[Data extract]

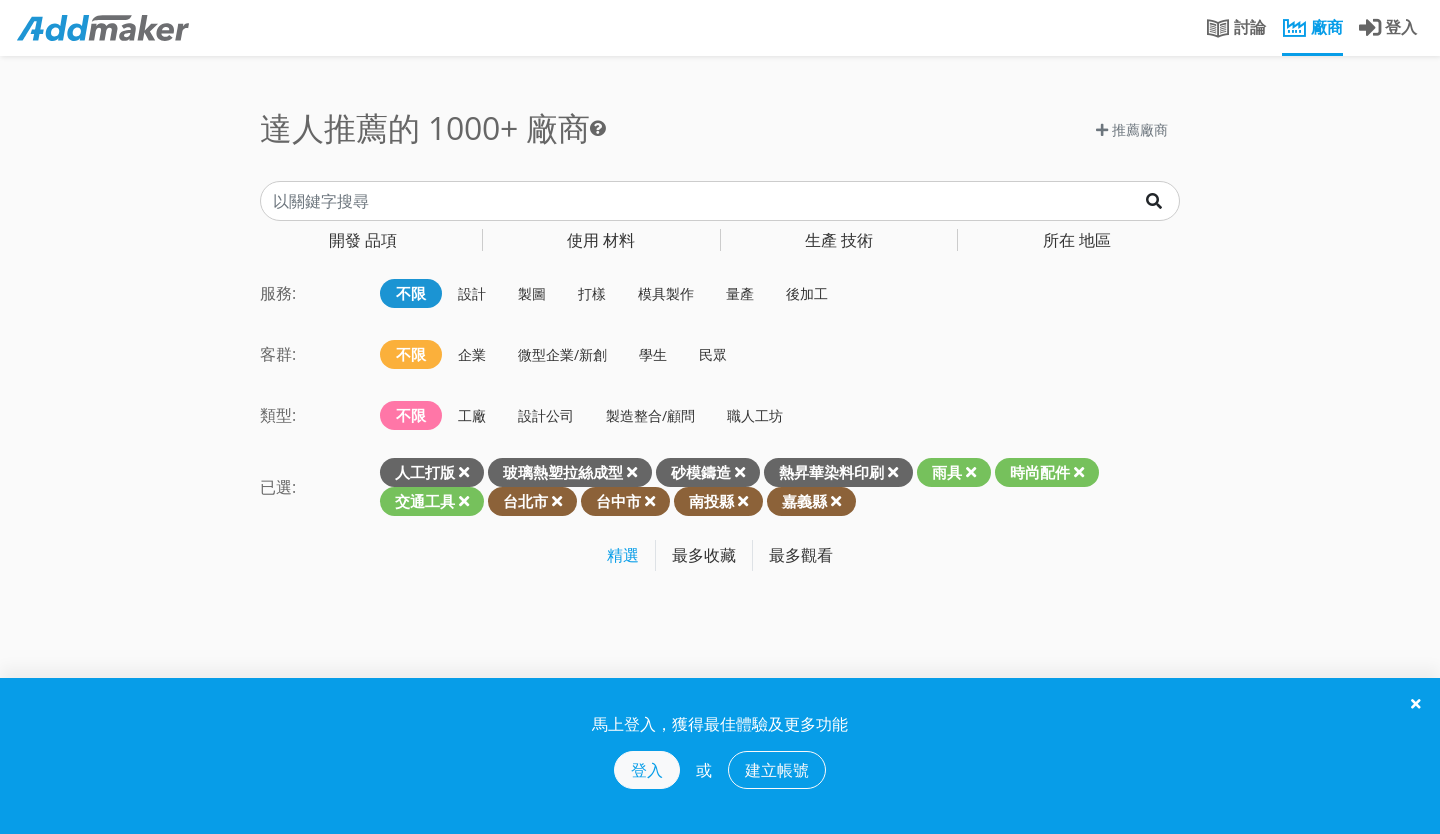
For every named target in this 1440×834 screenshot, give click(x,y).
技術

[/Data extract]
[Data extract]

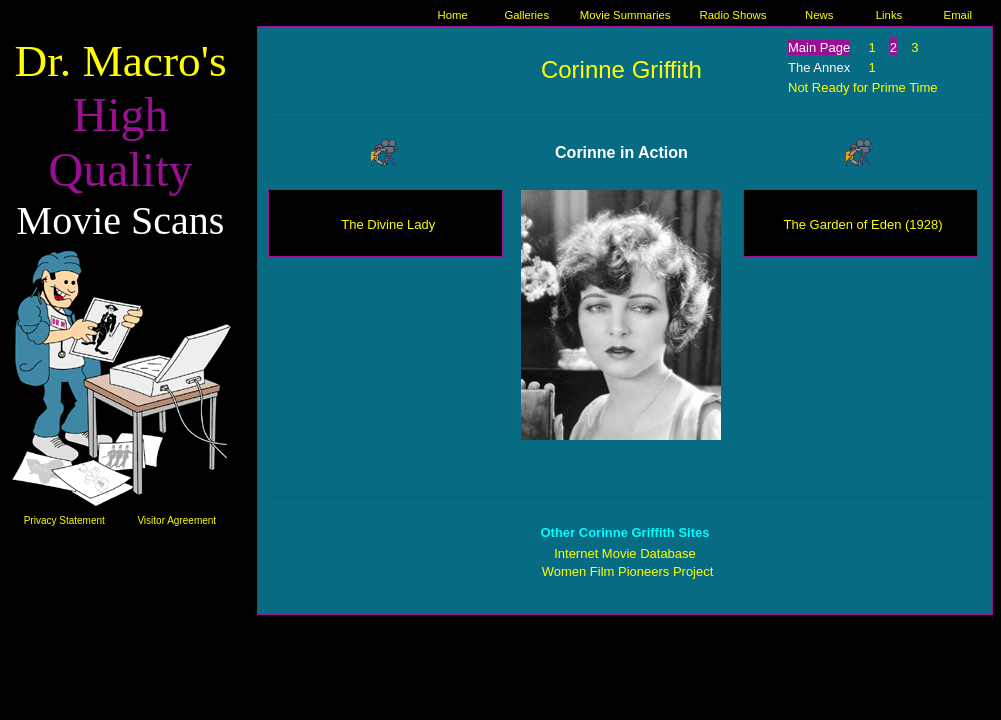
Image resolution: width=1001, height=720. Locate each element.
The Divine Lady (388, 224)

[/Data extract]
[Data extract]

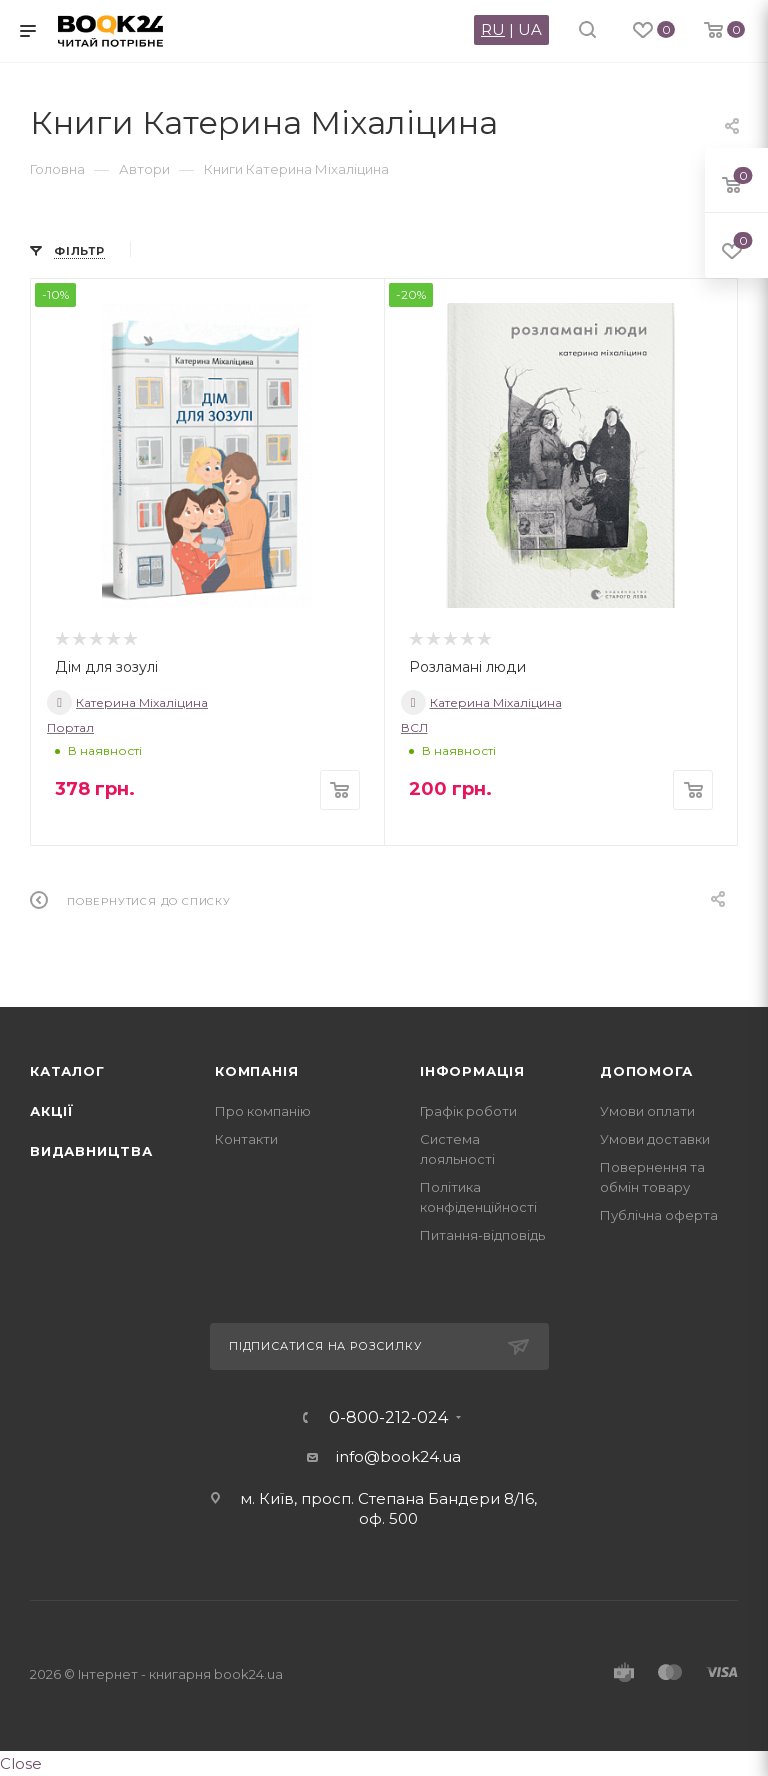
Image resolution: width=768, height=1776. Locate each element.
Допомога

[/Data extract]

Task statement: Scan each line above for the string "Image". Give the tally and nothing else.

Output below: 2